Subroutine PDL::Type::symbol redefined at Basic/Core/Types.pm.PL line 767.

These are emitted when evaluating pdlpp_stdargs here for the 1st (and only the 1st) PP submodule (currently CCS/Utils), arising in PDL v2.081 from a require $typespm; in PDL::Core::Dev::pdlpp_list_functions() (I also get the same warnings from v2.091). Neither wrapping the pdlpp_stdargss() call in an eval {...} nor scoping it under no warnings 'redefine' silenced them.

They're "just" warnings, so I'm not too bothered, but wonder if you might have an idea how I might get rid of them.

@mohawk2
Copy link
Collaborator

mohawk2 commented Dec 30, 2024

Great work in deleting code!

Regarding that "redefined" warning, which version of PDL are you using? You can get more information on exactly where that's triggered by changing perl Makefile.PL to perl -d:Confess Makefile.PL - I suspect that will be a bug that's got fixed in more recent PDL.

It may also be relevant that when I do make for PDL::Cluster, it complains it's changing targets for Cluster.pm. The generated Makefile has the postamble in there twice. It looks like at least that copy of pdlmaker.plm has what I'd call overly clever checking of ->can() and calling that, rather than just taking SUPER::postamble. It doesn't seem necessary or useful. I didn't look into it further than that.

@moocow-the-bovine
Copy link
Owner Author

Regarding that "redefined" warning [...] I suspect that will be a bug that's got fixed in more recent PDL.
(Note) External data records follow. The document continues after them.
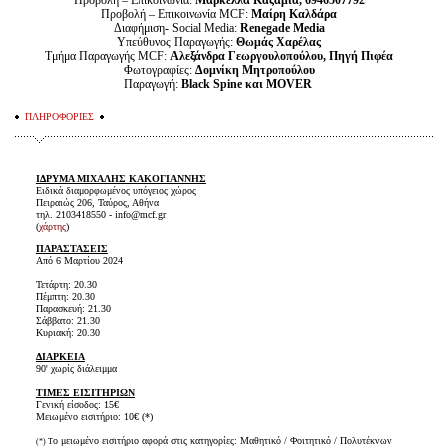
Προβολή – Επικοινωνία:
Μαρκέλλα Καζαμία, 6946507792
Προβολή – Επικοινωνία MCF:
Μαίρη Καλδάρα
Διαφήμιση- Social Media:
Renegade Media
Υπεύθυνος Παραγωγής:
Θωμάς Χαρέλας
Τμήμα Παραγωγής MCF:
Αλεξάνδρα Γεωργουλοπούλου, Πηγή Πιφέα
Φωτογραφίες:
Δομνίκη Μητροπούλου
Παραγωγή:
Black Spine και MOVER
ΠΛΗΡΟΦΟΡΙΕΣ
ΙΔΡΥΜΑ ΜΙΧΑΛΗΣ ΚΑΚΟΓΙΑΝΝΗΣ
Ειδικά διαμορφωμένος υπόγειος χώρος
Πειραιώς 206, Ταύρος, Αθήνα
τηλ. 2103418550 - info@mcf.gr
(
χάρτης
)
ΠΑΡΑΣΤΑΣΕΙΣ
Από 6 Μαρτίου 2024
Τετάρτη: 20.30
Πέμπτη: 20.30
Παρασκευή: 21.30
Σάββατο: 21.30
Κυριακή: 20.30
ΔΙΑΡΚΕΙΑ
90' χωρίς διάλειμμα
ΤΙΜΕΣ ΕΙΣΙΤΗΡΙΩΝ
Γενική είσοδος: 15€
Μειωμένο εισιτήριο: 10€ (*)
ο μειωμένο εισιτήριο αφορά στις κατηγορίες: Μαθητικό / Φοιτητικό / Πολυτέκνων
(*) Τ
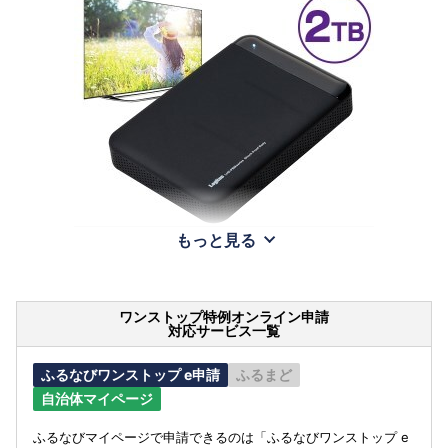
もっと見る
ワンストップ特例オンライン申請
対応サービス一覧
ふるなびワンストップ e申請
ふるまど
自治体マイページ
ふるなびマイページで申請できるのは「ふるなびワンストップ e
Confirmed, sorry for the noise. I got warnings under both PDL v2.081 and v2.091, but they're gone under current git master v2.095 PDLPorters/pdl@95be933.

Also, thanks for the -d:Confess tip; I had been using the debugger to get stack traces, but that's much more convenient.

It may also be relevant that when I do make for PDL::Cluster, it complains it's changing targets for Cluster.pm. The generated Makefile has the postamble in there twice.

That should be fixed by moocow-the-bovine/PDL-Cluster@646da1a ... the problem was 2 calls to pdlpp_postamble(), 1 from the MY::postamble override in Makefile.PL and the other from pdlmaker.plm. That was probably a historical artefact (PDL::Cluster actually predates pdlmaker.plm).

It looks like at least that copy of pdlmaker.plm has what I'd call overly clever checking of ->can() and calling that, rather than just taking SUPER::postamble. It doesn't seem necessary or useful. I didn't look into it further than that.

It might very well not be necessary or useful anymore. I believe that the "overly clever" (aka "ugly") stuff is there in order to allow:

  1. pdlmaker.plm to be used for both PDL::PP modules and non-PP modules;
  2. EU:MM overrides (e.g. MY::postamble) in Makefile.PL to work as expected;
  3. all of the required pdlpp_* hand-waving to be done in one place (rather than copy+pasted to each Makefile.PL);
  4. all of my own personal "convenience" hand-waving (README.txt etc.) to be done in one place

... it also used to take care of generating & distributing PODs from *.pd for CPAN-friendliness, but that's no longer required because PDL core now does that (better).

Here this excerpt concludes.